• [What the task asks]
In the entries that follow, say how many lines contain the string "fugle". Give no other words.

•••••

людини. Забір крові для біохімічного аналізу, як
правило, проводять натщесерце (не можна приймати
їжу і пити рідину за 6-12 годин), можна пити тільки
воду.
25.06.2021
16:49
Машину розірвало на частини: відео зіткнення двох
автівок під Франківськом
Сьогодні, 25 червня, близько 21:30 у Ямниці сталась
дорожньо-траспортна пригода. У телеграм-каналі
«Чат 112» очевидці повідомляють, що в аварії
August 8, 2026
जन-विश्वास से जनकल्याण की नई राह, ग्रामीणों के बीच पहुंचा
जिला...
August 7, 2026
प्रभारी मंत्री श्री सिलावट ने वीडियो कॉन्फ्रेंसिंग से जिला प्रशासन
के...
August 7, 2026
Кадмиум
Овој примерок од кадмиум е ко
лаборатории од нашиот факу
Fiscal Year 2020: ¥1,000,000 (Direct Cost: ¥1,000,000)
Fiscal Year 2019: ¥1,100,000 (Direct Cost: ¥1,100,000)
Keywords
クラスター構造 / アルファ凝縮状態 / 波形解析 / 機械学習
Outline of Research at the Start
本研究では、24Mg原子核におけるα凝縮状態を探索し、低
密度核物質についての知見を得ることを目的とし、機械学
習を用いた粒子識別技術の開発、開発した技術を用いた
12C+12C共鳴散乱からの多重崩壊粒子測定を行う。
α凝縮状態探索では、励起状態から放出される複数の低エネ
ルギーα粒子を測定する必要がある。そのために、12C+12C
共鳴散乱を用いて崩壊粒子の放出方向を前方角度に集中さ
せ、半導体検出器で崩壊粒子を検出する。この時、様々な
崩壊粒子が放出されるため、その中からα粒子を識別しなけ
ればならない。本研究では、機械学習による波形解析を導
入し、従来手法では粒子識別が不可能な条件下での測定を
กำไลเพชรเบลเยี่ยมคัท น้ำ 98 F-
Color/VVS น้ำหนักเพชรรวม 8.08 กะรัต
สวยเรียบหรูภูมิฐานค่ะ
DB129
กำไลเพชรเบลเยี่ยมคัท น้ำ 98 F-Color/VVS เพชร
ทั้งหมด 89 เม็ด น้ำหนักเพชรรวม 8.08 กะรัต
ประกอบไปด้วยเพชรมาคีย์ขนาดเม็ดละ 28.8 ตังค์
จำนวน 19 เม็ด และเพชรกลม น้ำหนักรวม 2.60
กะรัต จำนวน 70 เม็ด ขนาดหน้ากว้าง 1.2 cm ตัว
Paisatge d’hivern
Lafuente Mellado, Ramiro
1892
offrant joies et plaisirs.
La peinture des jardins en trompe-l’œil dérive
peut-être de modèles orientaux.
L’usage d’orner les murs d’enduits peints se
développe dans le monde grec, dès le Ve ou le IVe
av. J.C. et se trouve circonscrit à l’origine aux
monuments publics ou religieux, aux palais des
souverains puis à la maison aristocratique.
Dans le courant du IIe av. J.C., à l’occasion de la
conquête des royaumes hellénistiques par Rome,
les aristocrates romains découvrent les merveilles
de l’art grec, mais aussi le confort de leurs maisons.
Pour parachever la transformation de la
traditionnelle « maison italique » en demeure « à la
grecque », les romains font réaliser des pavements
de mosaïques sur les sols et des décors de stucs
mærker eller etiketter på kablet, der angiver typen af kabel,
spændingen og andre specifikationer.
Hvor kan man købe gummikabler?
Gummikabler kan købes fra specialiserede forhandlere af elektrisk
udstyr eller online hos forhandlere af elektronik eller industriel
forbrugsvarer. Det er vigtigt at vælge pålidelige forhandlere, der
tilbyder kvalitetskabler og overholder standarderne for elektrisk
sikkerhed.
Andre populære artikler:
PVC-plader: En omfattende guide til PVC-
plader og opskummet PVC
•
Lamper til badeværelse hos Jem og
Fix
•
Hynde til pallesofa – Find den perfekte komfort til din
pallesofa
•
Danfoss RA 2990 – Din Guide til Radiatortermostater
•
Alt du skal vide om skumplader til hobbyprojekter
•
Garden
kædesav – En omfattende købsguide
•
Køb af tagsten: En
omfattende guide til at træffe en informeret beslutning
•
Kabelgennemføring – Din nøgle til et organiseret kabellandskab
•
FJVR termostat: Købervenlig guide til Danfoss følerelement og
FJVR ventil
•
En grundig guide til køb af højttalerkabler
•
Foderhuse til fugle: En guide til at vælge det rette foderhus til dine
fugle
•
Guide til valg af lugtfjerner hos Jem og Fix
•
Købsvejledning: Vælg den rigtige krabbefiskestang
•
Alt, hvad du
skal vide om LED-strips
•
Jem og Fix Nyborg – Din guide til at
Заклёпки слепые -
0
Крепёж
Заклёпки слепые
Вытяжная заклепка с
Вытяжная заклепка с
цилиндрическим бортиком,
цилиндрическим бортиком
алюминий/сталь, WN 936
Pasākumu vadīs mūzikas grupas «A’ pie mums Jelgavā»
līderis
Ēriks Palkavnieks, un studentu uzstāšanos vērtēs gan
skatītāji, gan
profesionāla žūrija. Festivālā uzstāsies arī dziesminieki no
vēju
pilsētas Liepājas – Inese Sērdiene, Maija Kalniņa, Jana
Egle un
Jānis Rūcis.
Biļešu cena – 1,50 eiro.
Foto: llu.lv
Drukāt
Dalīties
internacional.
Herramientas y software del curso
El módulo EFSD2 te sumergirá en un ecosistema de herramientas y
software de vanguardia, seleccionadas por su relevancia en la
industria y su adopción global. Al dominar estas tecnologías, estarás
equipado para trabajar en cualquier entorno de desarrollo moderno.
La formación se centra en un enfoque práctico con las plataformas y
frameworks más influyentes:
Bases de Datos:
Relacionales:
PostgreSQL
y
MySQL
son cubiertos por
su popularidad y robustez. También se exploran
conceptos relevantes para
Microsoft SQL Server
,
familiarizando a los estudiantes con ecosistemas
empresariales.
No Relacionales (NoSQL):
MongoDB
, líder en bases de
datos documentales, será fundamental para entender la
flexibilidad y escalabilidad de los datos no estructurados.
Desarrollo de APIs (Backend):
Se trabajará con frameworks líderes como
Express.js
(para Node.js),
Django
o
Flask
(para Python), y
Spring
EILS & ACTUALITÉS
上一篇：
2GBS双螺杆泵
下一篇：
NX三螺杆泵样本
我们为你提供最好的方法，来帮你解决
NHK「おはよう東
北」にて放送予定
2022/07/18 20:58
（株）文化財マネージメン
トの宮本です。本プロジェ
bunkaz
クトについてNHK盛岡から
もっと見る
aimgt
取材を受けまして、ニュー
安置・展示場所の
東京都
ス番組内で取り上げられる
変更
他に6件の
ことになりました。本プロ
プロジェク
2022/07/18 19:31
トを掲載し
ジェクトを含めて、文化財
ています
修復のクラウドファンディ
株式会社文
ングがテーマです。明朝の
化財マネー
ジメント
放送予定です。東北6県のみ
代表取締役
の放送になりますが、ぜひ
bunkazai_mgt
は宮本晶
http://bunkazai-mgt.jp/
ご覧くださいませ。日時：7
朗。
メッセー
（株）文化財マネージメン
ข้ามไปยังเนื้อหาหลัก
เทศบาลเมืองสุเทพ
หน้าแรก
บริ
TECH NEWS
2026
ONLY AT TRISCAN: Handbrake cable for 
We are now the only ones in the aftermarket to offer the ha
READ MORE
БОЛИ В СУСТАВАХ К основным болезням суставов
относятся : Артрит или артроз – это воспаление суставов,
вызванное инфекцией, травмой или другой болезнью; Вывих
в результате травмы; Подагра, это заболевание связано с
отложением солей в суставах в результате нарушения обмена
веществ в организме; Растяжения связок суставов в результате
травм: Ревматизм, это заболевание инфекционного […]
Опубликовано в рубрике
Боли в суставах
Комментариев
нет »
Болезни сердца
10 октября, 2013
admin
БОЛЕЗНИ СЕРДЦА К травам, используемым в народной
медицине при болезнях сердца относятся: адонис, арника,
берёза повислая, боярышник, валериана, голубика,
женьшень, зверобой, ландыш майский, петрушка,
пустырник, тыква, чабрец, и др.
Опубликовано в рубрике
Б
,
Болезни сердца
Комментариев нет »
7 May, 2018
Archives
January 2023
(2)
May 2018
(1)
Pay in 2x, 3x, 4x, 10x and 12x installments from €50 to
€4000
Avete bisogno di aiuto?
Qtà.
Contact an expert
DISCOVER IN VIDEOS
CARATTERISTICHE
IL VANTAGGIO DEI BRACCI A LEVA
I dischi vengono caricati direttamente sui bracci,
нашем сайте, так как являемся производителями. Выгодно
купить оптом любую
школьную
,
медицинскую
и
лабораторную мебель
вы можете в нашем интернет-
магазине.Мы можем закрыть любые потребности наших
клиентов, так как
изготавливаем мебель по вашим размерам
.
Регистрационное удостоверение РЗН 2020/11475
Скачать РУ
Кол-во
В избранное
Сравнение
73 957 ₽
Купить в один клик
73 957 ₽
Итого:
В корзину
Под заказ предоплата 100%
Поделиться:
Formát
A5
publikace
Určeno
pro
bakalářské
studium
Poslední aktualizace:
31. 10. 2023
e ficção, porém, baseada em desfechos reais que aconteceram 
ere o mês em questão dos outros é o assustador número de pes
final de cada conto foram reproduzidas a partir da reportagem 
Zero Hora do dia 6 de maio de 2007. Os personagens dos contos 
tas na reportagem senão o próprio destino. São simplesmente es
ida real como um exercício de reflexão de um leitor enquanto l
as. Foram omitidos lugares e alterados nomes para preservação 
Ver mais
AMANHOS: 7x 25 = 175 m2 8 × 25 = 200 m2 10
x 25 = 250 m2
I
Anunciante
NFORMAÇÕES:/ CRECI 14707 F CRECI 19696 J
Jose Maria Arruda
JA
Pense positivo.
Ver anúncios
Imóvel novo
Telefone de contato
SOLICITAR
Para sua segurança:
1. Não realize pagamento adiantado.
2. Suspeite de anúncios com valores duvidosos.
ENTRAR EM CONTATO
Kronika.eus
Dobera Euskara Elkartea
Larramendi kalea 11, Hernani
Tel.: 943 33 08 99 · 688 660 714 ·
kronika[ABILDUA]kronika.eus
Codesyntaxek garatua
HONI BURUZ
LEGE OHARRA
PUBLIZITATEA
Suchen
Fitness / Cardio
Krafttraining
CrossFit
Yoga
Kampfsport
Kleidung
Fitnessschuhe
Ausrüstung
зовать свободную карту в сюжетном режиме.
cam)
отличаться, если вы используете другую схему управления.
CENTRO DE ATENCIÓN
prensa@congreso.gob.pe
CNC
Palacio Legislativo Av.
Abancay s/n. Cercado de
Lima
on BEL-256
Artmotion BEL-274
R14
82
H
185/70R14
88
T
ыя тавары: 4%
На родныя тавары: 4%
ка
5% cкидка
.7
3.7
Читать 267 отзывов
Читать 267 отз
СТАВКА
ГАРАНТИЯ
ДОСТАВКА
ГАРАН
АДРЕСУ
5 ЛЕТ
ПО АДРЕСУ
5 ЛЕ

•••••

• [Response below]
2